Suomi 

Finnland

Kurze Informationen über das Land

Finnland ist das nördlichste Land der Europäischen Union und als Währung gilt der weit verbreitete Euro. Es grenz im Osten an Russland, im Westen an Schweden und am Norden an Norwegen.

Flächenmässig nur ein wenig kleiner als Deutschland, hat jedoch eine Einwohnerzahl von etwas über 5 Millionen, die Bevölkerungsdichte ist also weitaus geringer als "bei uns" in Mitteleuropa.

Der grösste Teil der Bevölkerung lebt im Süden des Landes, vor allem in und um die grossen Zentren von Tampere, Turku, Helsinki/Espoo/Vantaa und Lahti. Im Norden gibt es nur einige grössere Städte, Oulu als "Hauptstadt" des Nordens ist mit knapp 350'000 Einwohnern mit Abstand die grösste.

Dank der Geographischen Lage des Landes sind die Jahreszeiten natürlich stärker ausgeprägt als bei uns, dunkle und lange Winter prägen den einen Teil vom Jahr während man dafür im Sommer an lauen Sommerabenden die Sonne nur ganz kurz verabschieden muss bzw. je nach Region natürlich auch die Mitternachtssonne sieht.

Die finnische Sprache ist mit der unseren nicht im entferntesten verwandt, was es praktisch verunmöglicht auch nur einzelne Wörter zu verstehen, geschweige denn ganze Sätze.

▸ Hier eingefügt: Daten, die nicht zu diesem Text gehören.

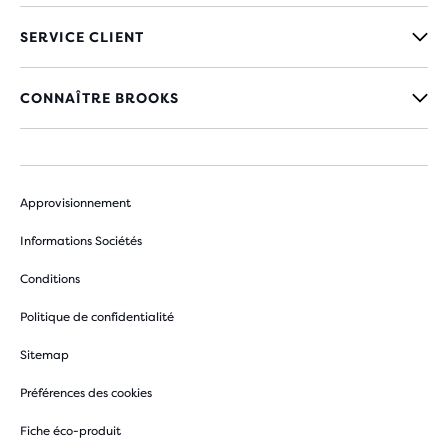
SERVICE CLIENT
CONNAÎTRE BROOKS
Approvisionnement
Informations Sociétés
Conditions
Politique de confidentialité
Sitemap
Préférences des cookies
Fiche éco-produit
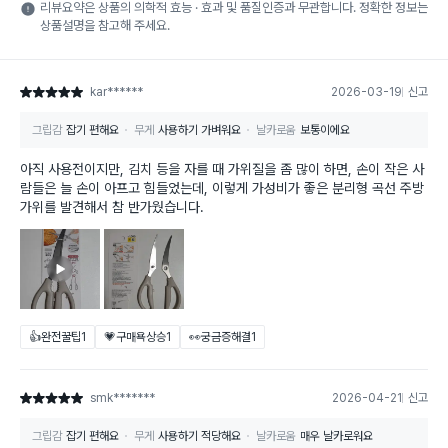
리뷰요약은 상품의 의학적 효능 · 효과 및 품질인증과 무관합니다. 정확한 정보는
상품설명을 참고해 주세요.
kar******
2026-03-19
신고
별점 5점
그립감
잡기 편해요
무게
사용하기 가벼워요
날카로움
보통이에요
아직 사용전이지만, 김치 등을 자를 때 가위질을 좀 많이 하면, 손이 작은 사
람들은 늘 손이 아프고 힘들었는데, 이렇게 가성비가 좋은 분리형 곡선 주방
가위를 발견해서 참 반가웠습니다.
👍완전꿀팁
1
💗구매욕상승
1
👀궁금증해결
1
smk*******
2026-04-21
신고
별점 5점
그립감
잡기 편해요
무게
사용하기 적당해요
날카로움
매우 날카로워요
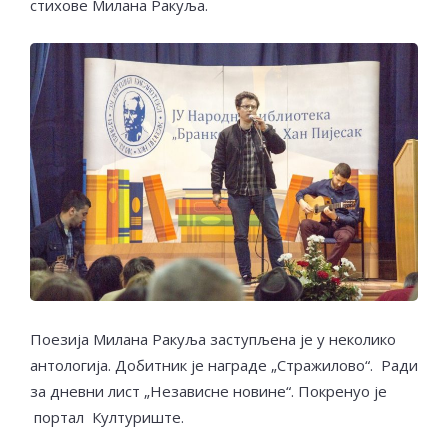
стихове Милана Ракуља.
Поезија Милана Ракуља заступљена је у неколико
антологија. Добитник је награде „Стражилово“. Ради
за дневни лист „Независне новине“. Покренуо је
портал Културиште.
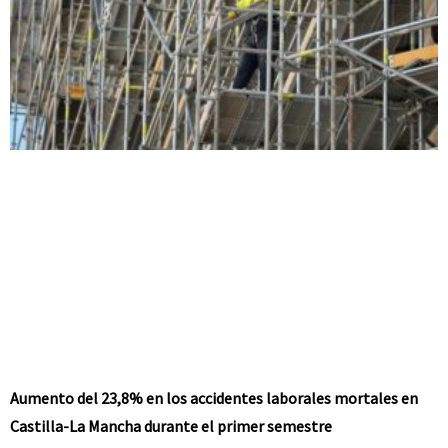
Aumento del 23,8% en los accidentes laborales mortales en
Castilla-La Mancha durante el primer semestre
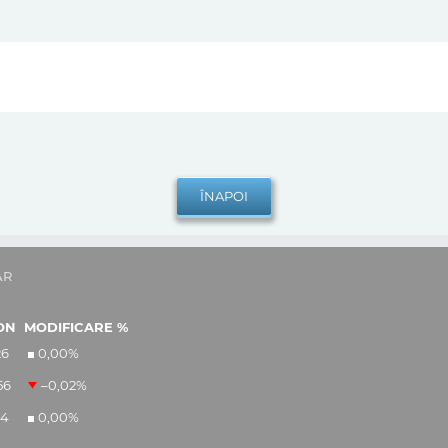
AR
ON
MODIFICARE %
26
0,00
%
56
–0,02
%
14
0,00
%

Da hilft Schwedisch als zweite offizielle Landessprache doch schon viel. Englisch wird von praktisch jedermann verstanden und gesprochen, nicht nur von der jüngeren Generation.

Erfahrungen aus unseren Bisherigen Besuchen:

Leben in Finnland: Dank dem Euro ist der Umgang mit Geld zum Glück kein Problem, da vertraut. Natürlich lässt sich auch locker mit Kreditkarten bezahlten, mit der ausländischen Maestrokarte (=EC) kann es jedoch ab und an zu Komplikationen kommen.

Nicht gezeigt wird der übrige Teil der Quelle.